The sentencing commission also cite inconsistent sentencing depending on jurisdiction as a major factor in the changes.
In Cullman County, a majority of criminal cases — around 90 percent — are settled with plea agreements before trial, Blaylock said. He worries that now there will be a spike in trials because prosecutors have lost leverage and defense attorneys will be compelled to take their clients’ cases to trial, knowing there’s a higher likelihood they will not receive prison time.
If prosecutors want to seek a tougher sentence than the guidelines call for, then they will have to conduct a “mini-trial” and prove to a jury that there are aggravating circumstances that warrant a longer sentence. On the flip side, if a defendant wants to seek a more lenient sentence, they must prove to a judge that mitigating circumstances exist to warrant a shorter sentence.

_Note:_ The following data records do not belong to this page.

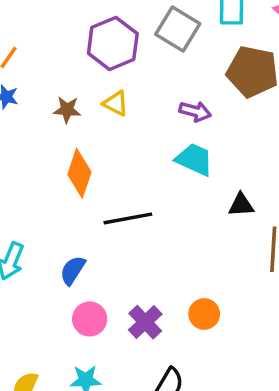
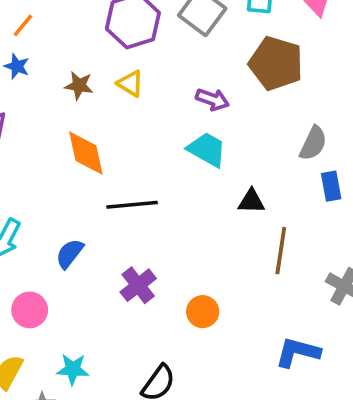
orange diamond: (79, 173) -> (86, 153), turned -36
pink circle: (90, 319) -> (30, 310), moved
purple cross: (145, 322) -> (138, 285), moved

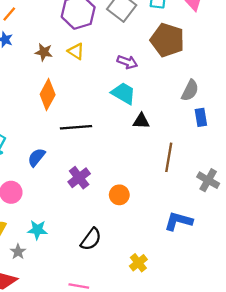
orange diamond: (86, 153) -> (48, 95), turned 40
black triangle: (251, 201) -> (141, 121), moved

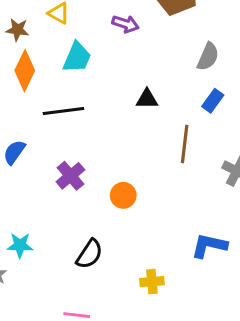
brown star: (44, 52) -> (17, 30), moved
cyan trapezoid: (123, 93) -> (77, 57), moved, turned 85
blue rectangle: (201, 117) -> (213, 101), moved, turned 48
blue L-shape: (178, 221) -> (209, 246), moved
yellow cross: (138, 263) -> (152, 282), turned 36

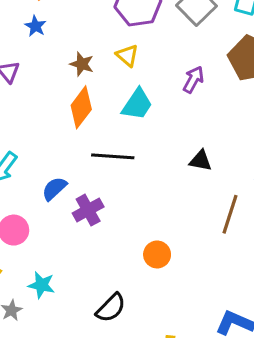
purple arrow: (125, 24) -> (193, 80), turned -90
purple cross: (70, 176) -> (88, 210), moved

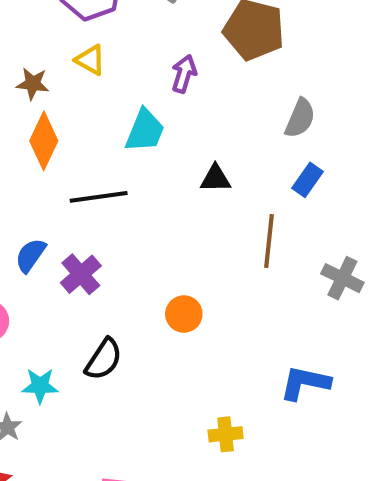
cyan trapezoid: (137, 104) -> (145, 131), moved
black semicircle: (111, 308) -> (104, 359), moved

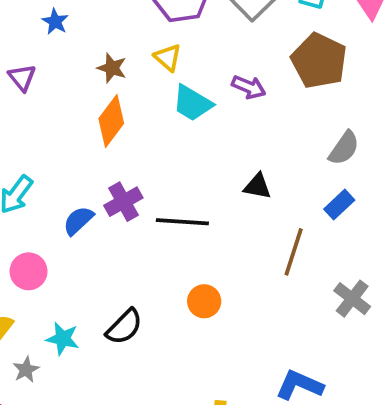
purple arrow: (184, 74) -> (249, 87), turned 84
cyan trapezoid: (145, 131) -> (192, 103), moved, turned 87
black line: (99, 197) -> (182, 222), moved
purple cross: (81, 274) -> (123, 202), moved

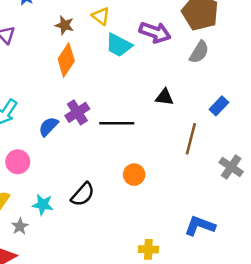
purple arrow: (249, 87) -> (155, 32), size x1.4
gray semicircle: (344, 148) -> (199, 52), moved

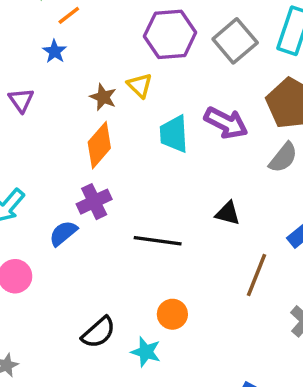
yellow triangle: (101, 16) -> (140, 85), moved
cyan trapezoid: (119, 45) -> (174, 134), turned 52
purple cross: (77, 112) -> (94, 202), moved
cyan star: (43, 205) -> (146, 352), moved

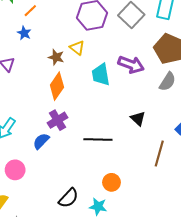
black triangle: (228, 213) -> (138, 119), turned 35

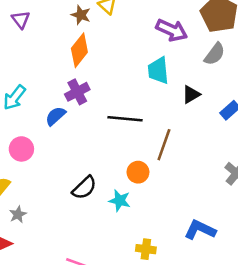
cyan trapezoid: (101, 75) -> (158, 70), moved
black triangle: (138, 119) -> (191, 94), moved, turned 42
brown line: (159, 153) -> (164, 145), moved

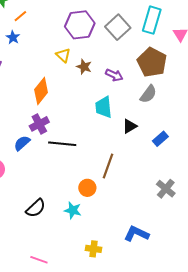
brown star: (81, 15) -> (84, 67), moved
purple arrow: (172, 30) -> (114, 75), size x0.7
black line: (125, 119) -> (62, 144), moved
black semicircle: (84, 188) -> (36, 208), moved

Blaylock said that while one of the main goals of the standards was to promote “truth in sentencing” — meaning a convicted felon will serve nearly all of or the complete prison sentence — in his experience, the Alabama Department of Corrections adds nonviolent convicted felons on the first available parole docket to move them out of the prison system.
“That’s frustrating. I would feel better about the new standards if someone who was sentenced to prison actually served the time they were given. I just don’t think that’s going to happen because of the situation with the inmate population.”